**Task directions**
Would you please set down the lines of the data from the one containing "INFOMATION (806, 270)" to the final line, exactly and only those?

**Material shown**
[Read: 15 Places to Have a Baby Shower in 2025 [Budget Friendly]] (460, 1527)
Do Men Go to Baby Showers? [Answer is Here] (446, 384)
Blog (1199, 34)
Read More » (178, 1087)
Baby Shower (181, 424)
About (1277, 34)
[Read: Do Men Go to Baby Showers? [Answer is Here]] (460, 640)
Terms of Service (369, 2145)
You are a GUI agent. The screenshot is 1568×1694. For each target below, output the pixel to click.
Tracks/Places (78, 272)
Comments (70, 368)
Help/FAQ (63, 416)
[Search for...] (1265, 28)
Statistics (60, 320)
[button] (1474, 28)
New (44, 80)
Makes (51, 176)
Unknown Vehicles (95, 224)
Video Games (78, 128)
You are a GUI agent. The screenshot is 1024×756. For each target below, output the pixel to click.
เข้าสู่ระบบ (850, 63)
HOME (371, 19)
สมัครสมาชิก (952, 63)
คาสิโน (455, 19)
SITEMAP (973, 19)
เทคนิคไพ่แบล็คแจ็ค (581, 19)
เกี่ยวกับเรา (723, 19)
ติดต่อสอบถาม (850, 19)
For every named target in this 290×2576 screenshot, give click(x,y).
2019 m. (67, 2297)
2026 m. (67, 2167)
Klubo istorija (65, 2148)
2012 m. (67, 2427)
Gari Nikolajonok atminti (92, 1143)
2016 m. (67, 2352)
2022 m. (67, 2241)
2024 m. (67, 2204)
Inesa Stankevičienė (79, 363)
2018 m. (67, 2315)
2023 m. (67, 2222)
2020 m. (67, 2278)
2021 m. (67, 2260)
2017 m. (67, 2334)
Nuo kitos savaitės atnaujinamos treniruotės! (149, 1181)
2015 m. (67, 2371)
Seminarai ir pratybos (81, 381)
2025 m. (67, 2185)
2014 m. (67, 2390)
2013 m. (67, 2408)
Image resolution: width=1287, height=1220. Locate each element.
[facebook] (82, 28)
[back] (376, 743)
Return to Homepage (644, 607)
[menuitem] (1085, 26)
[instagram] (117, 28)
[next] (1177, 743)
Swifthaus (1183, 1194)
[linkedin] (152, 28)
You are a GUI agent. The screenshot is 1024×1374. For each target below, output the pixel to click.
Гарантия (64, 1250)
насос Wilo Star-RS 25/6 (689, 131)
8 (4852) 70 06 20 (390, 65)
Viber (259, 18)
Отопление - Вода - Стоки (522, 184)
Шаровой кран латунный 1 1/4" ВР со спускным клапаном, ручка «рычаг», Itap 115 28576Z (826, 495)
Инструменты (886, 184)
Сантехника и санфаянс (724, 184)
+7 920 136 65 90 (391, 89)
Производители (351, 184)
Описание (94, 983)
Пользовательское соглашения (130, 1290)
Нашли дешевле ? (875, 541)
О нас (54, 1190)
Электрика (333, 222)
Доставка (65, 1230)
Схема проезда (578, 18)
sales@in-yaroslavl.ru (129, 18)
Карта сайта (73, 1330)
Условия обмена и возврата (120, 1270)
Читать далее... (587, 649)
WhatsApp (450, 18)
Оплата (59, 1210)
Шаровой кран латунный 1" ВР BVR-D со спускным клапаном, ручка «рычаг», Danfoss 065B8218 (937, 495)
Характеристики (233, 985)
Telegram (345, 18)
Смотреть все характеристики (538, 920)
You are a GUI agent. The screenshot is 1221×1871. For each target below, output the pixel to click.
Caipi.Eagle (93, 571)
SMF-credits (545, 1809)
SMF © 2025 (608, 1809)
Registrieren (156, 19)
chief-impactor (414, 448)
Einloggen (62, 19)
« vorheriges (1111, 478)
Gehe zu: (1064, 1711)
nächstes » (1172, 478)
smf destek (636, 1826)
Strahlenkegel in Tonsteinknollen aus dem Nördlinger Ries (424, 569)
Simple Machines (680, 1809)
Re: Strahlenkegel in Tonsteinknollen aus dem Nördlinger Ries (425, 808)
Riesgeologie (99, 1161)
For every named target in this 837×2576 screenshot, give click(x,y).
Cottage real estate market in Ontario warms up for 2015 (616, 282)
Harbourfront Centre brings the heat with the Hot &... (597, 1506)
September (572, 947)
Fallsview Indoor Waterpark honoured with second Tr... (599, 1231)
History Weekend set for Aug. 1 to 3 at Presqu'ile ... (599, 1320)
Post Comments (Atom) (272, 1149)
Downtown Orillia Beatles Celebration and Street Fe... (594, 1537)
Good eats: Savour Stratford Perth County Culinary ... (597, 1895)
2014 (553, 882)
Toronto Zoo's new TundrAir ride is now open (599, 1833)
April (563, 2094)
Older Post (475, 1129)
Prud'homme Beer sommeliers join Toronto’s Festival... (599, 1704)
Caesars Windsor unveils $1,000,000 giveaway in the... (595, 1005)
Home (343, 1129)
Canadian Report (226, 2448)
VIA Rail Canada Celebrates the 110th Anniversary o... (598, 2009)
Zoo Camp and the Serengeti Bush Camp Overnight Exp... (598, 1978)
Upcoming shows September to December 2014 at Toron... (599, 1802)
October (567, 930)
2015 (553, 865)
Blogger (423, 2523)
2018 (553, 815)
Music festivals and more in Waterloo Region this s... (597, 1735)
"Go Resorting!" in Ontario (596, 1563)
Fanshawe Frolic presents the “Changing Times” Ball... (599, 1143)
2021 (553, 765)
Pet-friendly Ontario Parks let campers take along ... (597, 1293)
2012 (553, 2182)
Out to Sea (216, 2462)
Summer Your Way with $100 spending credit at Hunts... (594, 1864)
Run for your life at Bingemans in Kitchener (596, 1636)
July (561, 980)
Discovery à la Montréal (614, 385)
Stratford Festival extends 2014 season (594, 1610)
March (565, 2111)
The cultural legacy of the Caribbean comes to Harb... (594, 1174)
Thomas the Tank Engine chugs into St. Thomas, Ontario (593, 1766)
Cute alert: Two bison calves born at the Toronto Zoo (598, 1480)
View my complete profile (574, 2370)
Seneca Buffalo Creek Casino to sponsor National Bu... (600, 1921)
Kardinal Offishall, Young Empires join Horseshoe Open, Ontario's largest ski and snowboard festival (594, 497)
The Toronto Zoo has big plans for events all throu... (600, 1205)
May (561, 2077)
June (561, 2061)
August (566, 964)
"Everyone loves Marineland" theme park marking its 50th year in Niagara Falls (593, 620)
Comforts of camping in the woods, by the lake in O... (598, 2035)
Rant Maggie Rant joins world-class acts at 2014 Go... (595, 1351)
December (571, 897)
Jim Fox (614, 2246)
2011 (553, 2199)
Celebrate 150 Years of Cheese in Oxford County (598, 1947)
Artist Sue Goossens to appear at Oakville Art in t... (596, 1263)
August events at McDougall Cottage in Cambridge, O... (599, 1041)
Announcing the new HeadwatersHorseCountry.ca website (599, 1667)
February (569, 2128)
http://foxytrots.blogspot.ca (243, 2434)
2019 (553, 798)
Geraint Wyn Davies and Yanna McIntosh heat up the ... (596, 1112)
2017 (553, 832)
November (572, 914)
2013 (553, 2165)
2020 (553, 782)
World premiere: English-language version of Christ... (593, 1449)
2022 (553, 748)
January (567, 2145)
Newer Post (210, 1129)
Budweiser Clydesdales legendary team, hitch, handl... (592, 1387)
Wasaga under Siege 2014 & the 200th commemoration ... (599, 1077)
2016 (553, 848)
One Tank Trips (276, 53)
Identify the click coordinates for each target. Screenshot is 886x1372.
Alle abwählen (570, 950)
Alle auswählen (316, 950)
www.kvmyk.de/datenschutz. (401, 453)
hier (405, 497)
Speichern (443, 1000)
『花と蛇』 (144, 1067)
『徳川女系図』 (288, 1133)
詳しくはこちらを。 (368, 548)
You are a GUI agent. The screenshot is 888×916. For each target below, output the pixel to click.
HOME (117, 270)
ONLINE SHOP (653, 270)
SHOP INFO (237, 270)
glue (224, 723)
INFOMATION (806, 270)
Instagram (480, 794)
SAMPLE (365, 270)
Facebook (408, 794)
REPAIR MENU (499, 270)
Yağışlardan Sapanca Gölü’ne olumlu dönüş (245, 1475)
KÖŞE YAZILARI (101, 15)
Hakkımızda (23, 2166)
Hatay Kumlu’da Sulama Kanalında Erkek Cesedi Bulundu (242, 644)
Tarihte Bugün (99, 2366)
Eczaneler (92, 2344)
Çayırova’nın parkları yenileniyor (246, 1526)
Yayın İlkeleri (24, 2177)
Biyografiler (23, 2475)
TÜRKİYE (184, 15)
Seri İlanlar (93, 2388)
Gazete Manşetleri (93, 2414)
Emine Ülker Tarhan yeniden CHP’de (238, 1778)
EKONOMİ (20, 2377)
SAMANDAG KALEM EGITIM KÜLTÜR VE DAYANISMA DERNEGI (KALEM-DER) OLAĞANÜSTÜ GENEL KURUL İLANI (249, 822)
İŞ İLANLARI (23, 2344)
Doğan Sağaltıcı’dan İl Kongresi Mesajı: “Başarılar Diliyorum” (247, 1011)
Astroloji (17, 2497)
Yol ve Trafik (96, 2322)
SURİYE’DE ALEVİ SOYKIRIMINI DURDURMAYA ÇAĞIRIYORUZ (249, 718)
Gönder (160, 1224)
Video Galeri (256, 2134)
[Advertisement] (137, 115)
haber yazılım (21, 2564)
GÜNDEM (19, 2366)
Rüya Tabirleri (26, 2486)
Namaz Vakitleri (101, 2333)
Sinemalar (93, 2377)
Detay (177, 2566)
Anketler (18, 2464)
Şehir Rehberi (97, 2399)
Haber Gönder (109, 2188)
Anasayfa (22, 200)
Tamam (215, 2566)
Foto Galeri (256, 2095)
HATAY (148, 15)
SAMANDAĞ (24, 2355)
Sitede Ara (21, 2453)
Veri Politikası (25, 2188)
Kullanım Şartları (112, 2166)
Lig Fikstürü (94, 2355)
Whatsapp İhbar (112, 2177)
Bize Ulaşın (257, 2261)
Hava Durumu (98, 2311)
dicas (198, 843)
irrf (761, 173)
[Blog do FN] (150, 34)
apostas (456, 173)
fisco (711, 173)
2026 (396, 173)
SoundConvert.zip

**Response to the task**
INFOMATION (806, 270)
Instagram (480, 794)
SAMPLE (365, 270)
Facebook (408, 794)
REPAIR MENU (499, 270)
Yağışlardan Sapanca Gölü’ne olumlu dönüş (245, 1475)
KÖŞE YAZILARI (101, 15)
Hakkımızda (23, 2166)
Hatay Kumlu’da Sulama Kanalında Erkek Cesedi Bulundu (242, 644)
Tarihte Bugün (99, 2366)
Eczaneler (92, 2344)
Çayırova’nın parkları yenileniyor (246, 1526)
Yayın İlkeleri (24, 2177)
Biyografiler (23, 2475)
TÜRKİYE (184, 15)
Seri İlanlar (93, 2388)
Gazete Manşetleri (93, 2414)
Emine Ülker Tarhan yeniden CHP’de (238, 1778)
EKONOMİ (20, 2377)
SAMANDAG KALEM EGITIM KÜLTÜR VE DAYANISMA DERNEGI (KALEM-DER) OLAĞANÜSTÜ GENEL KURUL İLANI (249, 822)
İŞ İLANLARI (23, 2344)
Doğan Sağaltıcı’dan İl Kongresi Mesajı: “Başarılar Diliyorum” (247, 1011)
Astroloji (17, 2497)
Yol ve Trafik (96, 2322)
SURİYE’DE ALEVİ SOYKIRIMINI DURDURMAYA ÇAĞIRIYORUZ (249, 718)
Gönder (160, 1224)
Video Galeri (256, 2134)
[Advertisement] (137, 115)
haber yazılım (21, 2564)
GÜNDEM (19, 2366)
Rüya Tabirleri (26, 2486)
Namaz Vakitleri (101, 2333)
Sinemalar (93, 2377)
Detay (177, 2566)
Anketler (18, 2464)
Şehir Rehberi (97, 2399)
Haber Gönder (109, 2188)
Anasayfa (22, 200)
Tamam (215, 2566)
Foto Galeri (256, 2095)
HATAY (148, 15)
SAMANDAĞ (24, 2355)
Sitede Ara (21, 2453)
Veri Politikası (25, 2188)
Kullanım Şartları (112, 2166)
Lig Fikstürü (94, 2355)
Whatsapp İhbar (112, 2177)
Bize Ulaşın (257, 2261)
Hava Durumu (98, 2311)
dicas (198, 843)
irrf (761, 173)
[Blog do FN] (150, 34)
apostas (456, 173)
fisco (711, 173)
2026 (396, 173)
SoundConvert.zip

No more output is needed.